Follow Your Bliss (Dream House Girls #1)
1. The Time Capsule
Chapter 1
The Time Capsule
R ose
Few things pissed me off as much as running out of water-soluble embroidery stabilizer while sewing a fuckton of tulle after midnight. And on a borrowed sewing machine, no less.
I lifted my foot off the pedal and stared with bleary eyes at where the stabilizer ended, mocking me. This last completed seam would’ve earned me the right to go to bed, according to the taskmaster in my brain who desperately worried I wouldn’t finish Becca’s wedding and bridesmaid gowns by next month. But no, as with all things since I’d moved home three days ago, the stabilizer was against me, too.
To hell with it. I was an expert. Even on Mom’s sewing machine, surely I could finish without the seam slipping out of the tulle. I gently pressed the pedal and went six inches before the seam pulled out all the way back to the stabilizer.
“Motherf—”
The “Sisters” song from White Christmas emanating from my phone drowned out my cursing. At least my sister’s shitty timing kept me from rage-ripping $200 worth of silk tulle I couldn’t afford to replace.

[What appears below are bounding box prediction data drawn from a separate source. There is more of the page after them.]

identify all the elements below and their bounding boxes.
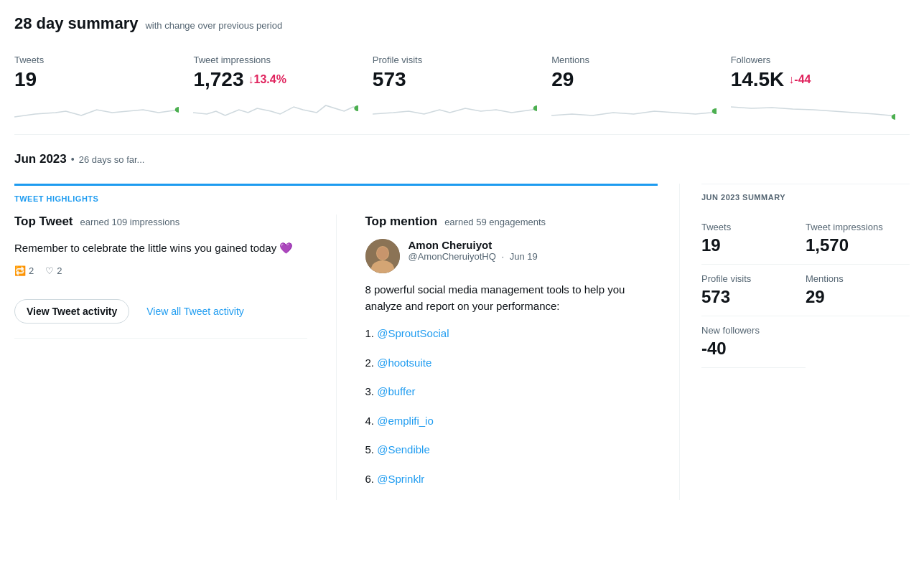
stat-label-mentions: Mentions [551,55,716,65]
mention-user-handle: @AmonCheruiyotHQ · Jun 19 [409,251,538,262]
sidebar-stat-value-new-followers: -40 [701,339,806,359]
svg-point-3 [712,108,717,114]
sidebar-summary-label: JUN 2023 SUMMARY [701,184,910,202]
mention-user-row: Amon Cheruiyot @AmonCheruiyotHQ · Jun 19 [365,239,658,273]
top-tweet-section: Top Tweet earned 109 impressions Remembe… [14,214,337,500]
stat-value-impressions: 1,723 ↓13.4% [193,68,358,91]
stat-value-profile-visits: 573 [373,68,537,91]
mention-link-1[interactable]: @SproutSocial [377,327,449,339]
stat-card-impressions: Tweet impressions 1,723 ↓13.4% [193,47,372,134]
sidebar-stat-profile-visits: Profile visits 573 [701,265,806,316]
stat-card-followers: Followers 14.5K ↓-44 [731,47,910,134]
mention-link-5[interactable]: @Sendible [377,443,430,456]
svg-point-0 [175,107,179,113]
stat-card-tweets: Tweets 19 [14,47,193,134]
like-count: ♡ 2 [45,265,62,276]
sidebar-stat-new-followers: New followers -40 [701,316,806,368]
top-tweet-subtitle: earned 109 impressions [80,217,179,227]
sidebar-stat-mentions: Mentions 29 [806,265,910,316]
right-sidebar: JUN 2023 SUMMARY Tweets 19 Tweet impress… [680,184,910,500]
list-item: 5. @Sendible [365,442,658,458]
sidebar-stat-impressions: Tweet impressions 1,570 [806,213,910,265]
sidebar-stats-grid: Tweets 19 Tweet impressions 1,570 Profil… [701,213,910,368]
sidebar-stat-label-tweets: Tweets [701,222,806,232]
summary-subtitle: with change over previous period [145,20,282,31]
svg-point-2 [533,105,537,111]
mention-tweet-text: 8 powerful social media management tools… [365,282,658,314]
mention-link-3[interactable]: @buffer [377,385,415,397]
mini-chart-impressions [193,97,358,123]
sidebar-stat-tweets: Tweets 19 [701,213,806,265]
mention-avatar [365,239,400,273]
stats-row: Tweets 19 Tweet impressions 1,723 ↓13.4% [14,47,910,135]
sidebar-stat-label-new-followers: New followers [701,325,806,336]
view-tweet-activity-button[interactable]: View Tweet activity [14,299,129,324]
tweet-activity-buttons: View Tweet activity View all Tweet activ… [14,288,307,324]
svg-point-8 [377,247,388,260]
summary-title: 28 day summary [14,14,138,33]
sidebar-stat-value-mentions: 29 [806,287,910,307]
mini-chart-mentions [551,97,716,123]
view-all-tweet-activity-link[interactable]: View all Tweet activity [146,306,244,317]
period-subtext: 26 days so far... [79,154,145,165]
top-mention-section: Top mention earned 59 engagements [365,214,658,500]
highlights-row: Top Tweet earned 109 impressions Remembe… [14,214,658,500]
tweet-section-divider [14,338,307,339]
retweet-count: 🔁 2 [14,265,34,276]
sidebar-stat-label-mentions: Mentions [806,273,910,284]
sidebar-stat-value-impressions: 1,570 [806,235,910,255]
mini-chart-profile-visits [373,97,537,123]
list-item: 4. @emplifi_io [365,413,658,430]
tweet-highlights-label: TWEET HIGHLIGHTS [14,184,658,203]
sidebar-stat-value-tweets: 19 [701,235,806,255]
list-item: 1. @SproutSocial [365,326,658,342]
stat-label-impressions: Tweet impressions [193,55,358,65]
mention-link-6[interactable]: @Sprinklr [377,473,424,485]
stat-label-followers: Followers [731,55,895,65]
list-item: 3. @buffer [365,384,658,400]
top-tweet-text: Remember to celebrate the little wins yo… [14,240,307,257]
main-layout: TWEET HIGHLIGHTS Top Tweet earned 109 im… [14,184,910,500]
period-row: Jun 2023 • 26 days so far... [14,152,910,169]
stat-label-tweets: Tweets [14,55,179,65]
mention-link-2[interactable]: @hootsuite [377,357,431,369]
stat-change-followers: ↓-44 [788,73,811,86]
top-mention-subtitle: earned 59 engagements [444,217,546,227]
mention-user-name: Amon Cheruiyot [409,239,538,251]
top-mention-title: Top mention [365,214,438,228]
list-item: 2. @hootsuite [365,355,658,372]
mini-chart-followers [731,97,895,123]
mention-list: 1. @SproutSocial 2. @hootsuite 3. @buffe… [365,326,658,487]
main-column: TWEET HIGHLIGHTS Top Tweet earned 109 im… [14,184,680,500]
mention-user-info: Amon Cheruiyot @AmonCheruiyotHQ · Jun 19 [409,239,538,262]
retweet-icon: 🔁 [14,265,26,276]
sidebar-stat-value-profile-visits: 573 [701,287,806,307]
heart-icon: ♡ [45,265,54,276]
stat-label-profile-visits: Profile visits [373,55,537,65]
stat-card-mentions: Mentions 29 [551,47,730,134]
stat-card-profile-visits: Profile visits 573 [373,47,551,134]
stat-value-tweets: 19 [14,68,179,91]
mention-link-4[interactable]: @emplifi_io [377,415,434,427]
svg-point-4 [891,114,895,120]
tweet-actions-row: 🔁 2 ♡ 2 [14,265,307,276]
svg-point-1 [355,105,358,111]
stat-change-impressions: ↓13.4% [248,73,286,86]
period-heading: Jun 2023 [14,152,67,166]
list-item: 6. @Sprinklr [365,471,658,488]
stat-value-mentions: 29 [551,68,716,91]
mini-chart-tweets [14,97,179,123]
sidebar-stat-label-impressions: Tweet impressions [806,222,910,232]
stat-value-followers: 14.5K ↓-44 [731,68,895,91]
top-tweet-title: Top Tweet [14,214,73,228]
sidebar-stat-label-profile-visits: Profile visits [701,273,806,284]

I took a deep breath. “Hey Lily, did you get home yet?”
“Rose! Thank God.”
So much drama in three syllables. I huffed a laugh. “Are you having a real crisis, or a Lily crisis?”
“A real crisis! Do you remember the time capsule we buried at St. Dorothy’s summer camp?”
“Girl, that’s so random…” While my brain searched back fifteen years, I pushed my chair back three inches until it hit the side of my childhood bed. I bit back a choice fuck . I had to find my own place before I lost my mind. “I’ve traumatically blocked most of middle school, but yeah, I remember it. Why?”
“I need you to go dig it up.”
“Lily… what? ”
“I need you to dig it up.”
I laughed. “No, you want me to trespass on Archdiocesan property and vandalize it. Not happening.”
“The church was deconsecrated, and it’s for sale, so no one will even notice. Becca called earlier, insisting I wear my half of the ‘best friends forever’ necklace she gave me to all her events and the wedding, but it’s in the time capsule, and I need it for the couple’s shower tomorrow night.”
I scoffed and picked my work back up. “Lily, that’s a ridiculous ask. No way.”
“Please, Rose, I need it for tomorrow night. And I’m stuck in Portland till tomorrow. My flight got canceled, and they can’t get me on another one till morning.”
This was definitely a Lily need, not a normal one. “Just…tell Becca the truth.”
“No, no, no,” she said forcefully. “She loses her shit if every wedding-related thing doesn’t go exactly the way she envisions it.”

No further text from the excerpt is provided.